Your instructions:
Without the pictures, write the listing out again exactly as it appears.

Entries provided:
# # # #
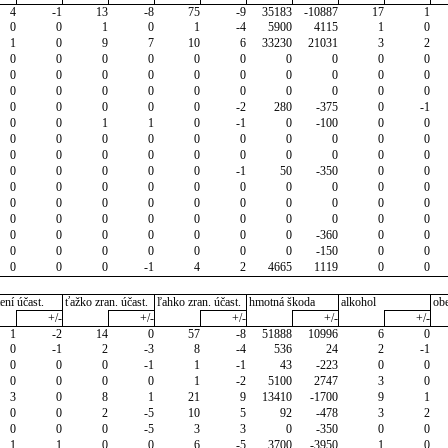
4
-1
13
-8
75
-9
35183
-10887
17
1
0
0
1
0
1
-4
5900
4115
1
0
1
0
9
7
10
6
33230
21031
3
2
0
0
0
0
0
0
0
0
0
0
0
0
0
0
0
0
0
0
0
0
0
0
0
0
0
0
0
0
0
0
0
0
0
0
0
-2
280
-375
0
-1
0
0
1
1
0
-1
0
-100
0
0
0
0
0
0
0
0
0
0
0
0
0
0
0
0
0
0
0
0
0
0
0
0
0
0
0
-1
50
-350
0
0
0
0
0
0
0
0
0
0
0
0
0
0
0
0
0
0
0
0
0
0
0
0
0
0
0
0
0
0
0
0
0
0
0
0
0
0
0
-360
0
0
0
0
0
0
0
0
0
-150
0
0
0
0
0
-1
4
2
4665
1119
0
0
ení účast.
ťažko zran. účast.
ľahko zran. účast.
hmotná škoda
alkohol
ob
+/-
+/-
+/-
+/-
+/-
1
-2
14
0
57
-8
51888
10996
6
0
0
-1
2
-3
8
-4
536
24
2
-1
0
0
0
-1
1
-1
43
-223
0
0
0
0
0
0
1
-2
5100
2747
3
0
3
0
8
1
21
9
13410
-1700
9
1
0
0
2
-5
10
5
92
-478
3
2
0
0
0
-5
3
3
0
-350
0
0
1
1
0
0
6
-5
3700
-3950
1
0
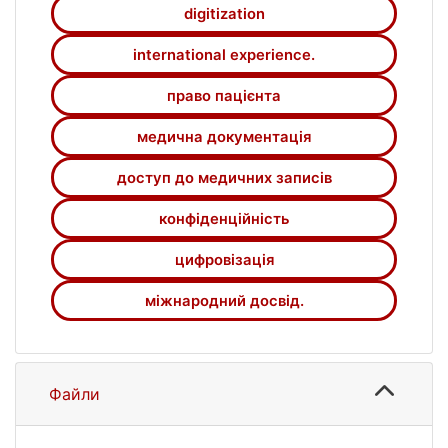
digitization
international experience.
право пацієнта
медична документація
доступ до медичних записів
конфіденційність
цифровізація
міжнародний досвід.
Файли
# # # #
Output for this task:
4
-1
13
-8
75
-9
35183
-10887
17
1
0
0
1
0
1
-4
5900
4115
1
0
1
0
9
7
10
6
33230
21031
3
2
0
0
0
0
0
0
0
0
0
0
0
0
0
0
0
0
0
0
0
0
0
0
0
0
0
0
0
0
0
0
0
0
0
0
0
-2
280
-375
0
-1
0
0
1
1
0
-1
0
-100
0
0
0
0
0
0
0
0
0
0
0
0
0
0
0
0
0
0
0
0
0
0
0
0
0
0
0
-1
50
-350
0
0
0
0
0
0
0
0
0
0
0
0
0
0
0
0
0
0
0
0
0
0
0
0
0
0
0
0
0
0
0
0
0
0
0
0
0
0
0
-360
0
0
0
0
0
0
0
0
0
-150
0
0
0
0
0
-1
4
2
4665
1119
0
0
ení účast.
ťažko zran. účast.
ľahko zran. účast.
hmotná škoda
alkohol
ob
+/-
+/-
+/-
+/-
+/-
1
-2
14
0
57
-8
51888
10996
6
0
0
-1
2
-3
8
-4
536
24
2
-1
0
0
0
-1
1
-1
43
-223
0
0
0
0
0
0
1
-2
5100
2747
3
0
3
0
8
1
21
9
13410
-1700
9
1
0
0
2
-5
10
5
92
-478
3
2
0
0
0
-5
3
3
0
-350
0
0
1
1
0
0
6
-5
3700
-3950
1
0
digitization
international experience.
право пацієнта
медична документація
доступ до медичних записів
конфіденційність
цифровізація
міжнародний досвід.
Файли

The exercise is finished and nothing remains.